DATA Block Start

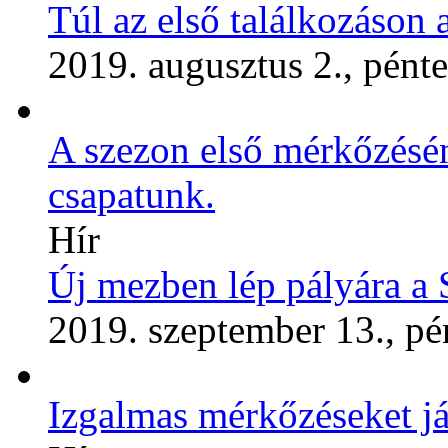
Túl az első találkozáson
2019. augusztus 2., pént
A szezon első mérkőzésén
csapatunk.
Hír
Új mezben lép pályára a
2019. szeptember 13., pé
Izgalmas mérkőzéseket já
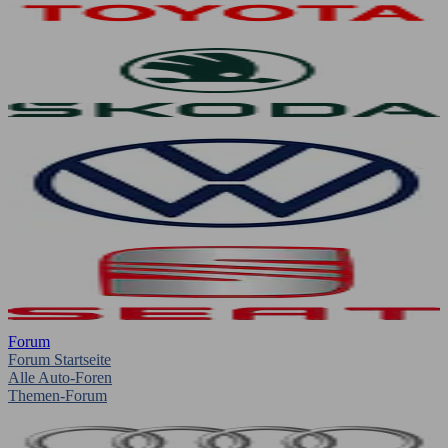
Forum
Forum Startseite
Alle Auto-Foren
Themen-Forum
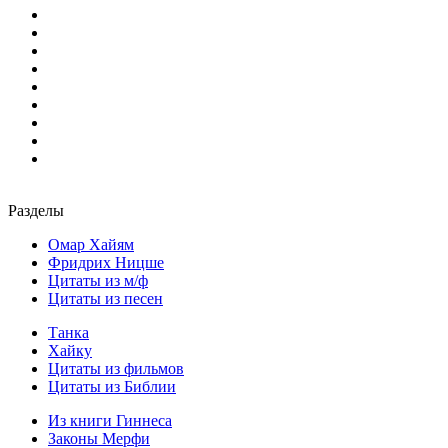
Разделы
Омар Хайям
Фридрих Ницше
Цитаты из м/ф
Цитаты из песен
Танка
Хайку
Цитаты из фильмов
Цитаты из Библии
Из книги Гиннеса
Законы Мерфи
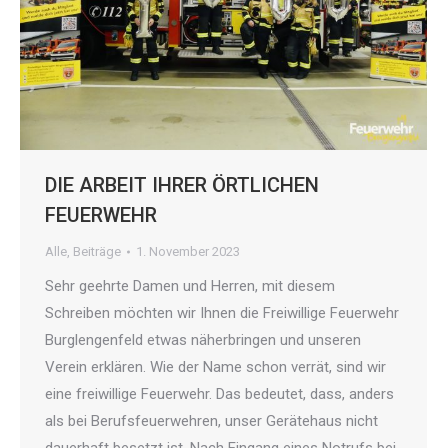
DIE ARBEIT IHRER ÖRTLICHEN
FEUERWEHR
Alle
,
Beiträge
1. November 2023
Sehr geehrte Damen und Herren, mit diesem
Schreiben möchten wir Ihnen die Freiwillige Feuerwehr
Burglengenfeld etwas näherbringen und unseren
Verein erklären. Wie der Name schon verrät, sind wir
eine freiwillige Feuerwehr. Das bedeutet, dass, anders
als bei Berufsfeuerwehren, unser Gerätehaus nicht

DATA Block End

The lines from the one containing "Burglengenfeld etwas näherbringen und unseren" to the final line of the listing above must be set down exactly, both included.

OUTPUT OF THE EXERCISE
Burglengenfeld etwas näherbringen und unseren
Verein erklären. Wie der Name schon verrät, sind wir
eine freiwillige Feuerwehr. Das bedeutet, dass, anders
als bei Berufsfeuerwehren, unser Gerätehaus nicht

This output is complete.